We try many different Mexican restaurants all around 
our area from time to time, and I try to remember
some of the nuances of the food etc.

In the town of Crestline, CA (where I live) it
is about 4,500 feet in elevation in the San Bernardino 
National Forest (mountains where we had a 
large fire on national media recently.

There's a little Mexican restaurants that is trying to make
a go of it. The food is pretty good.

They serve a very simple salsa that I found to be pretty 
good. I reproduced it just yesterday. Abajo!

2   medium ripe tomatoes, chopped
1   medium onion
1   puño (handful) of cilantro
1   or more chile jalapeños en escabeche**, chopped
    a little salt to taste
    add about 3/4 cup of cold water

** these are the pickled "chiles jalapeños" with
the "verduras", generally carrots and onions.

And there you have it

For those that need to engineer the salsa for the
"gringo" palate, just start with one chopped jalapeño
and go from there. If your careful with the chiles,
This is a good introductory salsa for those that may 
have never experienced Mexican flavors before.

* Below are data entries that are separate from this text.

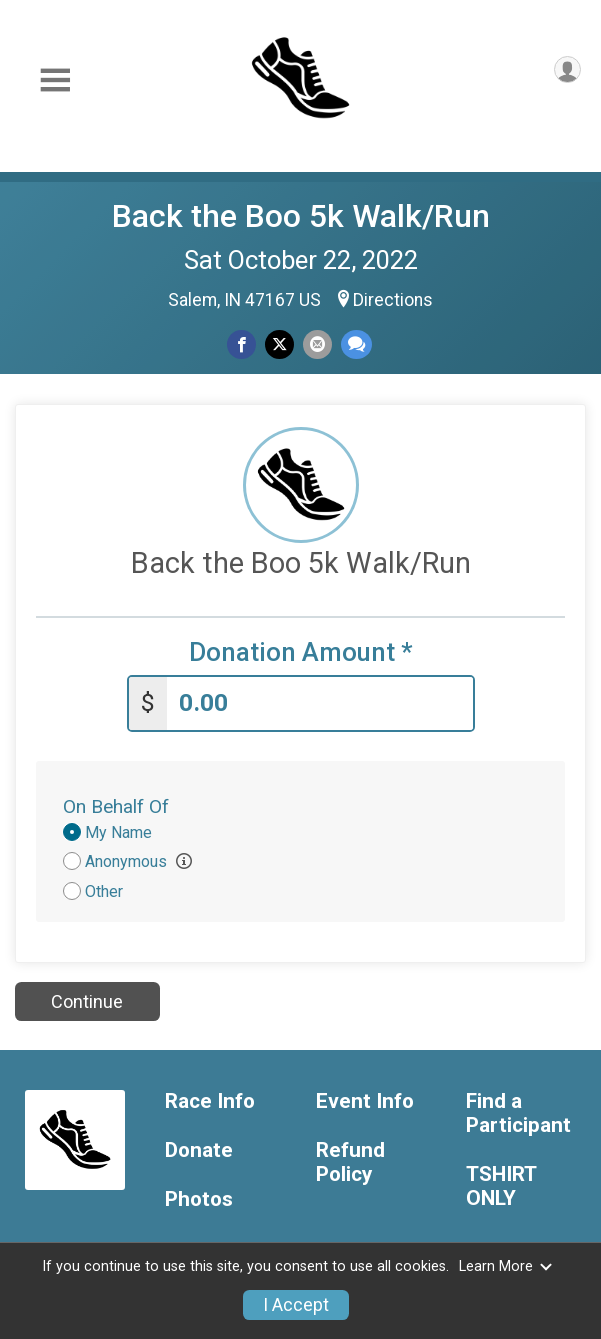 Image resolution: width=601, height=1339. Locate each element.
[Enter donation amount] (320, 703)
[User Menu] (567, 69)
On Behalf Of (116, 806)
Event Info (365, 1101)
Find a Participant (518, 1113)
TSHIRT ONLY (501, 1186)
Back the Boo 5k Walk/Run (301, 216)
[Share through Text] (356, 344)
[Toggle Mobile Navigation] (55, 80)
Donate (199, 1150)
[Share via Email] (317, 344)
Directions (393, 300)
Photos (199, 1199)
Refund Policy (350, 1162)
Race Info (210, 1101)
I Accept (296, 1305)
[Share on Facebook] (241, 344)
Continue (87, 1001)
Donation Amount (301, 652)
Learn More (506, 1266)
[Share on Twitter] (279, 344) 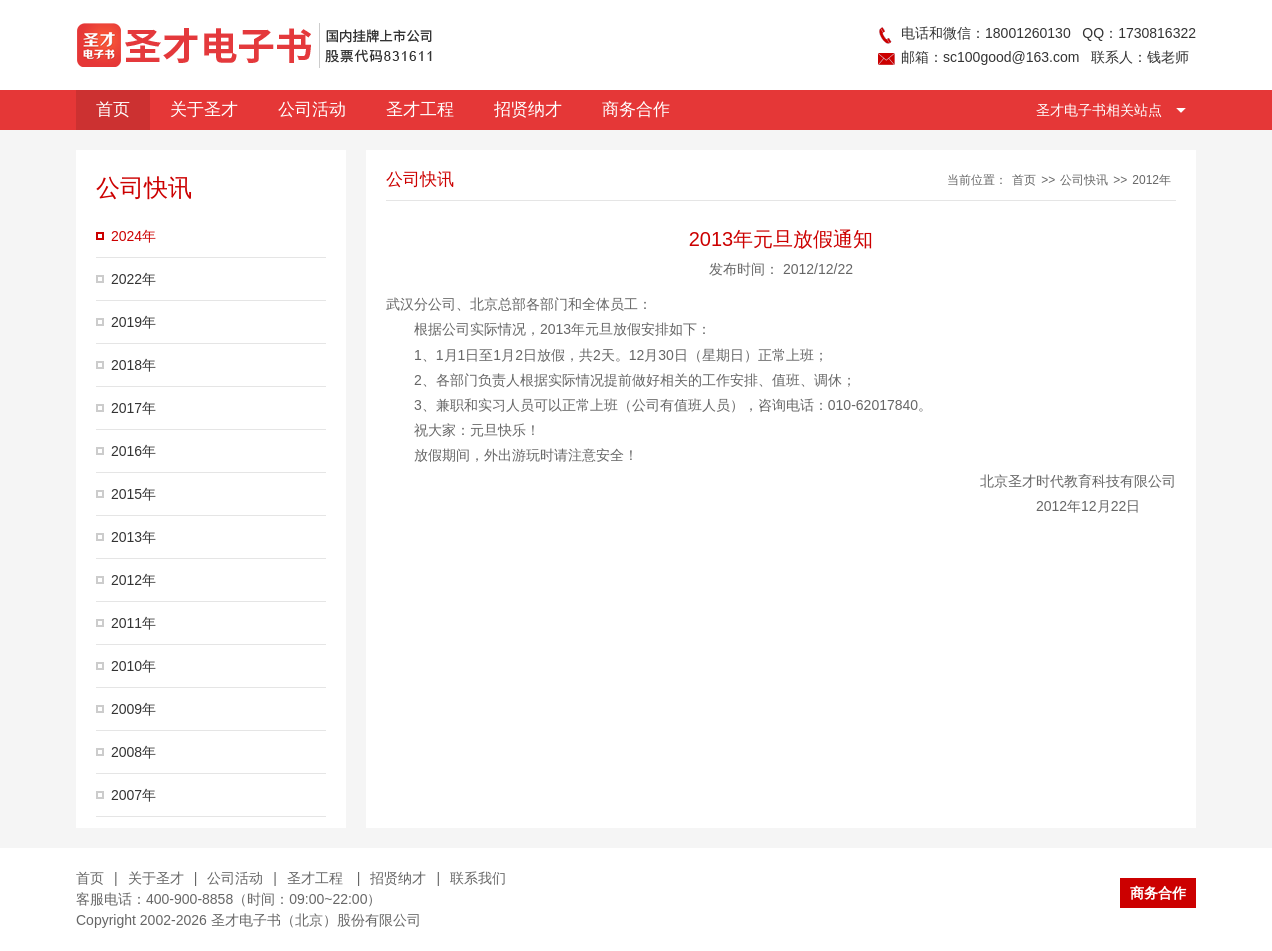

Goes well with "totopos" (fried tortilla chips)
over a salad, as a table salsa for tacos and 
tostadas, etc.

Hope everyone is having a good New Year

Bill Gibson
Crestline, CA
"aficionado de la cocina mexicana"


----------



## BubbaGourmet (Jan 4, 2004)

Keep 'em comin' Bill! That looks like a salsa I already make and I can vouch that it is a good one! particularly with a nice cerveza!


----------



## molly (Jan 27, 2004)

I make salsa almost the same way you do but I don't use water and I like to put some garlic in my salsa!


----------